(Source data Opens)

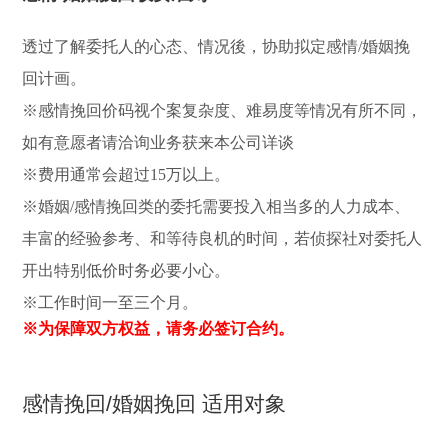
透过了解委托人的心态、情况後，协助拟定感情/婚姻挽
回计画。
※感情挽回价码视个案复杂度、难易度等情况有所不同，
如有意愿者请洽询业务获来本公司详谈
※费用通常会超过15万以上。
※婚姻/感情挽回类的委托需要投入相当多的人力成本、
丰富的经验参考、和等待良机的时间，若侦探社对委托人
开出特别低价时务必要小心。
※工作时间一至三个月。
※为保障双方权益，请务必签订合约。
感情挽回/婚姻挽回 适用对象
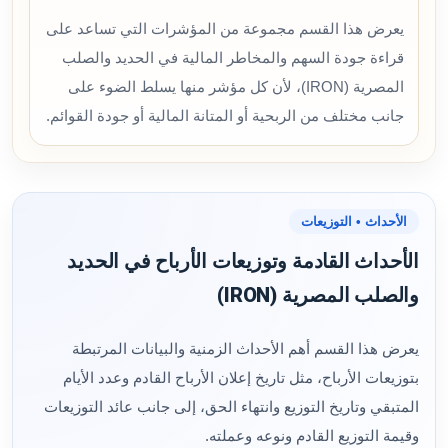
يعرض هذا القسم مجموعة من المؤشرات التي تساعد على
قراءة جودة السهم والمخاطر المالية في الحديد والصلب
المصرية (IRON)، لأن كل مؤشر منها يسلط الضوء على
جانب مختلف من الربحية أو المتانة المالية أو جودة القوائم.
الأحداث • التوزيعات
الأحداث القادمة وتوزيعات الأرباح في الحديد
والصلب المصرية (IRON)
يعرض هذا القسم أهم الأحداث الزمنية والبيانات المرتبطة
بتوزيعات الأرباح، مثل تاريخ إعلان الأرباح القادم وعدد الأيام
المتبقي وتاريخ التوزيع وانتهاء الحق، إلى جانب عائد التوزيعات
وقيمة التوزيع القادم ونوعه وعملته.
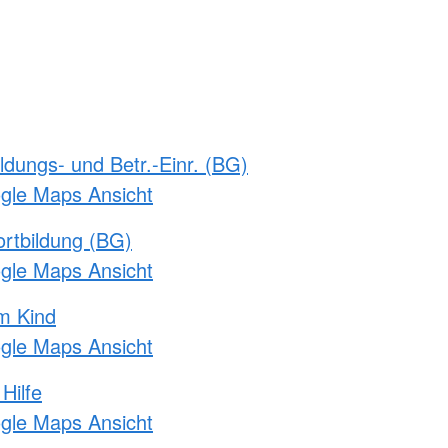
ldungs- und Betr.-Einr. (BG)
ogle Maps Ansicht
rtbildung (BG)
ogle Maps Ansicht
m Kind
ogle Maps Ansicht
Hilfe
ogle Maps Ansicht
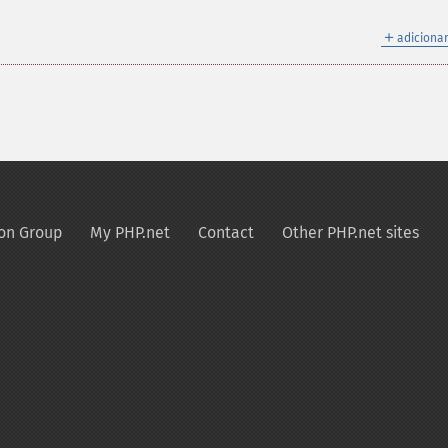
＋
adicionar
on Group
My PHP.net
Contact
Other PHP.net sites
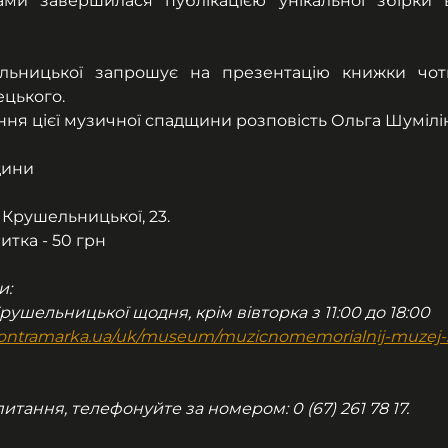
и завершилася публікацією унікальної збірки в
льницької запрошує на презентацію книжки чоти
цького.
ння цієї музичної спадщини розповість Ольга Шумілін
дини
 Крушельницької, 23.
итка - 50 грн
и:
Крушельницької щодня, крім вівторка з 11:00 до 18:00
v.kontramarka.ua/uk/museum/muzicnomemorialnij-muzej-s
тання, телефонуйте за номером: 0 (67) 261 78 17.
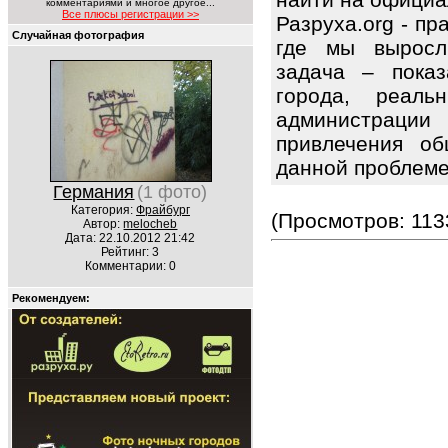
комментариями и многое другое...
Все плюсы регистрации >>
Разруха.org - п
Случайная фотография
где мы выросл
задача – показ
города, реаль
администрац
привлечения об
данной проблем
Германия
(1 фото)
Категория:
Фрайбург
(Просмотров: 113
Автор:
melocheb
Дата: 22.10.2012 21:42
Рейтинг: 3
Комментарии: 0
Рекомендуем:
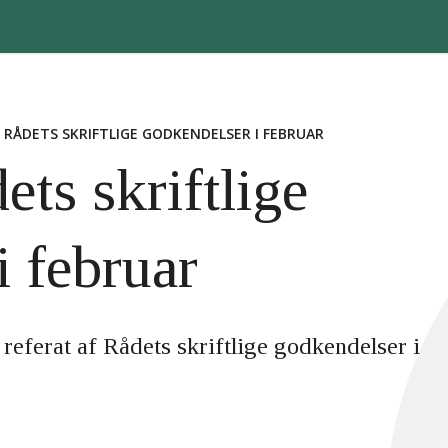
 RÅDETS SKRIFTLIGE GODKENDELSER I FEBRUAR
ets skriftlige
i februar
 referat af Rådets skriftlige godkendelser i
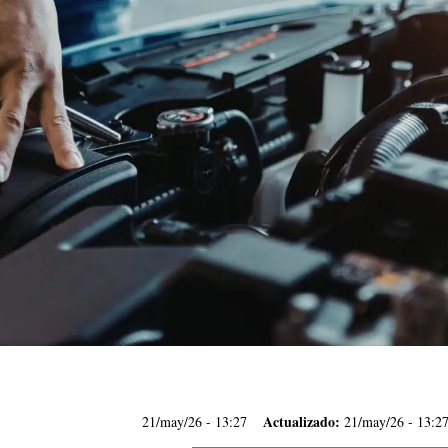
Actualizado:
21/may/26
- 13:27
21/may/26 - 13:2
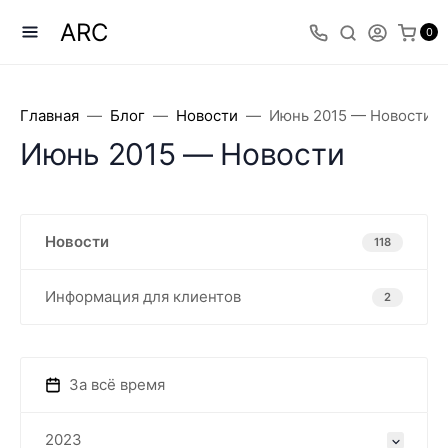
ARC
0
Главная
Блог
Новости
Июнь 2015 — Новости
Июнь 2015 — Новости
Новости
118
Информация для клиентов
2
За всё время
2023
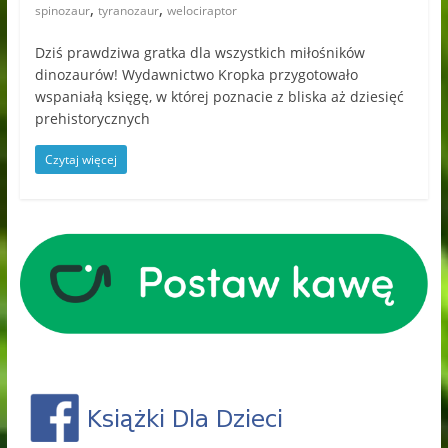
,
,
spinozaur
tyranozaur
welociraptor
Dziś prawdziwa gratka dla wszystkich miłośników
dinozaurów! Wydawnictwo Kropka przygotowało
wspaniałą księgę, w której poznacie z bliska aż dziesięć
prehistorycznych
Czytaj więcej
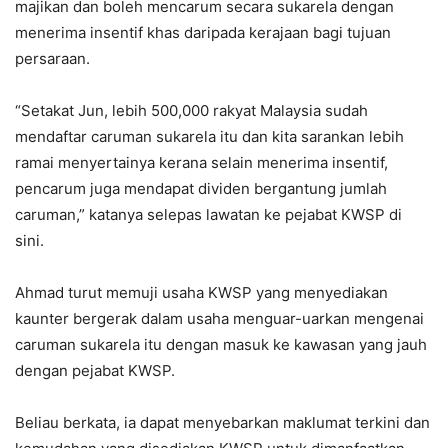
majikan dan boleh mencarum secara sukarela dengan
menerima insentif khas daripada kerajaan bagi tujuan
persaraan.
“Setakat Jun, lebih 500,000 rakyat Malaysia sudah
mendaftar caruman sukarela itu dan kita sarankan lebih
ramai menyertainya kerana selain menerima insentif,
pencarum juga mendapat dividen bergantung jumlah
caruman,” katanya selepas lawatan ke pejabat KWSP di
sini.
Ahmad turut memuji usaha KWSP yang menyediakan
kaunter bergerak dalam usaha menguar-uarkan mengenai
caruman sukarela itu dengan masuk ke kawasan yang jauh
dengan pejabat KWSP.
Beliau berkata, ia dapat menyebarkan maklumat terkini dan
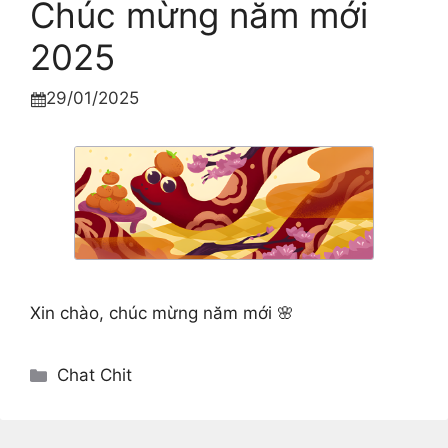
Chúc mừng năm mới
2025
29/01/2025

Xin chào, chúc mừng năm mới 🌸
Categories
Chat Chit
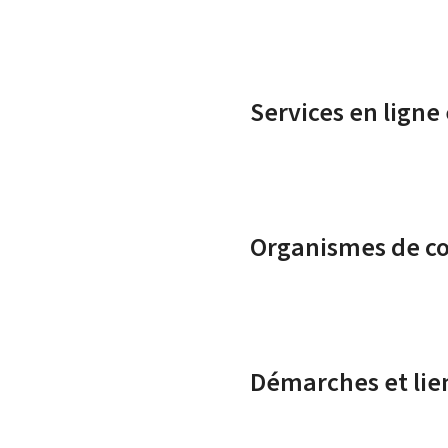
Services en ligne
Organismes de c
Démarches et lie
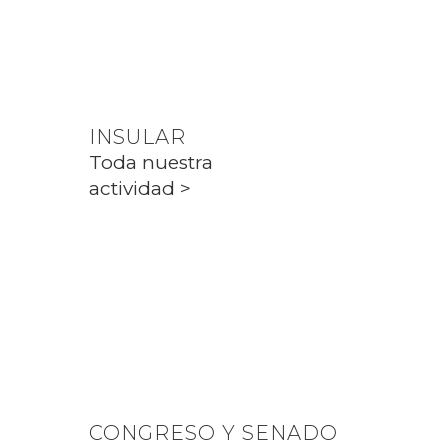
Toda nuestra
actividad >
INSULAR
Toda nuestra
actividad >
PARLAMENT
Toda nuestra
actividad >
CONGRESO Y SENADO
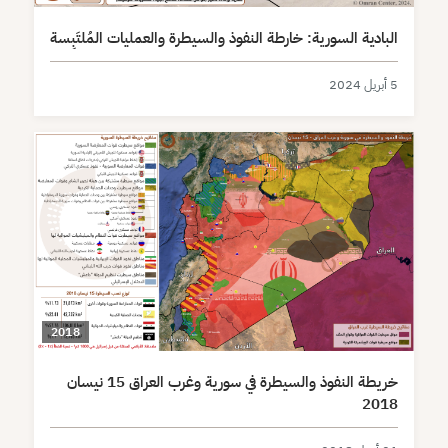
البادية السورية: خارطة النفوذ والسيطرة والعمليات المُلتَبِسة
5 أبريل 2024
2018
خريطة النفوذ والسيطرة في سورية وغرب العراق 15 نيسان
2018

(Source data Closes)

**Problem**
Whenever a line of the data includes the word "جانب", show that line in full.

**Answer to this problem**
جانب مختلف من الربحية أو المتانة المالية أو جودة القوائم.
المتبقي وتاريخ التوزيع وانتهاء الحق، إلى جانب عائد التوزيعات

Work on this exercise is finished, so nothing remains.